As you can see, they've had a little bit of trouble unloading this gigantic eleven-story grey elephant. (A white elephant might be easier to sell, you see).
So here we have a Building, in an absolutely terrible area of the City. It does have one advantage: it's within a few blocks of the ocean, and the panoramic views from the top floor must be awesome.
So in my dreamy way, I wondered, could I buy the Building? They probably wouldn't need much of a downpayment, since they'd love to get rid of such a thing. It's costing them money each and every month, after all. And then I could commandeer the top story for myself, assuming the Elevators worked. And get one of the best views in the City.
Then to raise money for the Repairs and the Mortgage, I could rent out the lower stories to the type of people who traditionally revitalize areas -- the artists, the baby ad agencies and publishing companies and photographers who come into an area and give it character.
Maybe we could even have a great Restaurant on the bottom floor. It would make a tremendous business incubator, a high-rise with Views, at warehouse rates.
But the Elevators probably wouldn't pass inspection. And the Air Conditioning would have to be fixed. It might well cost almost as much as a Class A space just to get enough systems running to make it inhabitable.
No, the Building is probably just a trap for unwary dreamers. And somehow our real estate world just isn't making them like they used to.

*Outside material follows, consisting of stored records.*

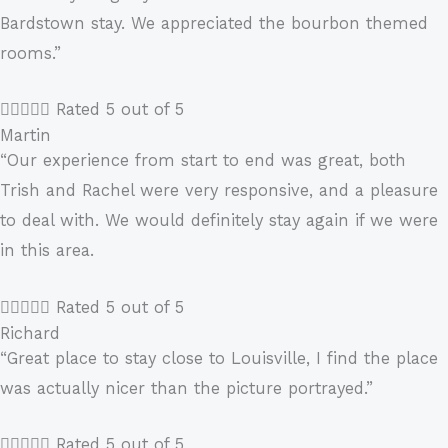
Bardstown stay. We appreciated the bourbon themed
rooms.”





Rated 5 out of 5
Martin
“Our experience from start to end was great, both
Trish and Rachel were very responsive, and a pleasure
to deal with. We would definitely stay again if we were
in this area.





Rated 5 out of 5
Richard
“Great place to stay close to Louisville, I find the place
was actually nicer than the picture portrayed.”





Rated 5 out of 5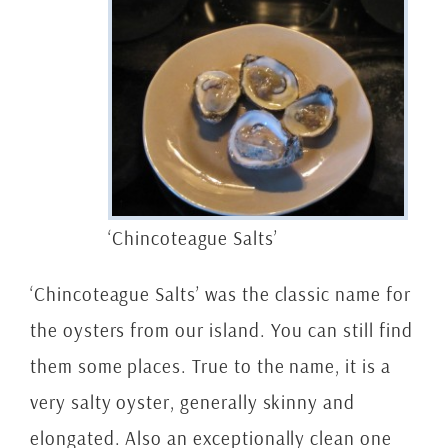
‘Chincoteague Salts’
‘Chincoteague Salts’ was the classic name for
the oysters from our island. You can still find
them some places. True to the name, it is a
very salty oyster, generally skinny and
elongated. Also an exceptionally clean one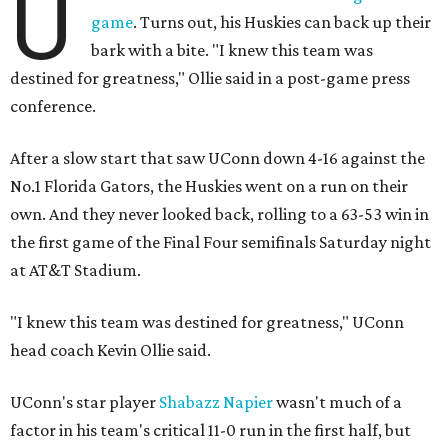
U
game
. Turns out, his Huskies can back up their
bark with a bite. "I knew this team was
destined for greatness," Ollie said in a post-game press
conference.
After a slow start that saw UConn down 4-16 against the
No.1 Florida Gators, the Huskies went on a run on their
own. And they never looked back, rolling to a 63-53 win in
the first game of the Final Four semifinals Saturday night
at AT&T Stadium.
"I knew this team was destined for greatness," UConn
head coach Kevin Ollie said.
UConn's star player
Shabazz Napier
wasn't much of a
factor in his team's critical 11-0 run in the first half, but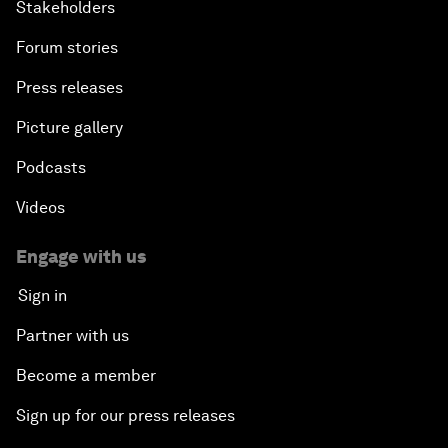
Stakeholders
Forum stories
Press releases
Picture gallery
Podcasts
Videos
Engage with us
Sign in
Partner with us
Become a member
Sign up for our press releases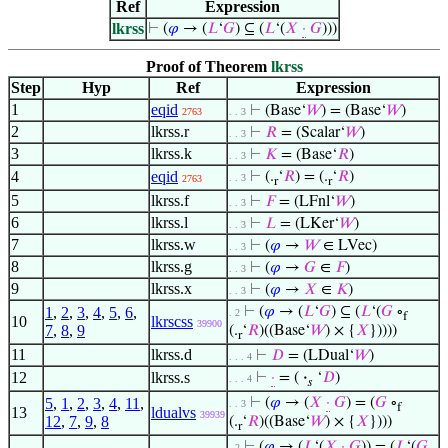
Ref
Expression
lkrss
⊢
(
𝜑
→ (
𝐿
‘
𝐺
) ⊆ (
𝐿
‘(
𝑋
·
𝐺
)))
Proof of Theorem
lkrss
Step
Hyp
Ref
Expression
1
eqid
⊢
(Base‘
𝑊
) = (Base‘
𝑊
)
2763
. . 3
2
lkrss.r
⊢
𝑅
= (Scalar‘
𝑊
)
. . 3
3
lkrss.k
⊢
𝐾
= (Base‘
𝑅
)
. . 3
4
eqid
⊢
(.
‘
𝑅
) = (.
‘
𝑅
)
. . 3
2763
r
r
5
lkrss.f
⊢
𝐹
= (LFnl‘
𝑊
)
. . 3
6
lkrss.l
⊢
𝐿
= (LKer‘
𝑊
)
. . 3
7
lkrss.w
⊢
(
𝜑
→
𝑊
∈ LVec)
. . 3
8
lkrss.g
⊢
(
𝜑
→
𝐺
∈
𝐹
)
. . 3
9
lkrss.x
⊢
(
𝜑
→
𝑋
∈
𝐾
)
. . 3
1
,
2
,
3
,
4
,
5
,
6
,
⊢
(
𝜑
→ (
𝐿
‘
𝐺
) ⊆ (
𝐿
‘(
𝐺
∘
. 2
f
10
lkrscss
39900
7
,
8
,
9
(.
‘
𝑅
)((Base‘
𝑊
) × {
𝑋
}))))
r
11
lkrss.d
⊢
𝐷
= (LDual‘
𝑊
)
. . . 4
12
lkrss.s
⊢
·
= (
·
‘
𝐷
)
. . . 4
𝑠
5
,
1
,
2
,
3
,
4
,
11
,
⊢
(
𝜑
→ (
𝑋
·
𝐺
) = (
𝐺
∘
. . 3
f
13
ldualvs
39939
12
,
7
,
9
,
8
(.
‘
𝑅
)((Base‘
𝑊
) × {
𝑋
})))
r
⊢
(
𝜑
→ (
𝐿
‘(
𝑋
·
𝐺
)) = (
𝐿
‘(
𝐺
. 2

Part II: I get (some) answers
Update 29 May 1999: I had an interesting talk with a lawyer friend. Turns out that dead Buildings like this exist for a very simple reason: Asbestos. It's too expensive to clean them up, and it's too expensive to demolish them, too. So the owner defaults on the mortgage, but since the bank doesn't want the building either, it doesn't repossess it. So this building is most likely truly and literally useless, unless you want to be on the tail end of millions of dollars in lawsuits. I wonder if this means a strange kind of opportunity for the truly audacious individual, who would never have enough money to pay damages - so he'd just buy the building for $ 1, fix up the 11th floor,, admire the view and get cancer. Or would he? How dangerous is this stuff, anyway?
Unfortunatley, this wouldn't do much for the seller. The seller remains liable no matter what. Apparently clever owners of buildings like this one were selling them to shell corporations, which had no money and thus were not worth suing. So the EPA and Congress fought back by making former owners eternally liable.
So, bottom line is that the building and property are worth an actual negative sum of money (minus a million dollars or so, most likely). What does this mean for the private buyer who just wants a nice view for a change? Good question. Because the funny thing is that the mortgage doesn't need to be paid. You could likely move into the place for $ 1 plus the electric bill. And die young.
Oh - my lawyer friend gave me some really good advice: Do what you know. Buy Internet stocks, because you're an Internet kind of guy. Don't even consider real estate.
He's right. But I still need to live and work someplace, right?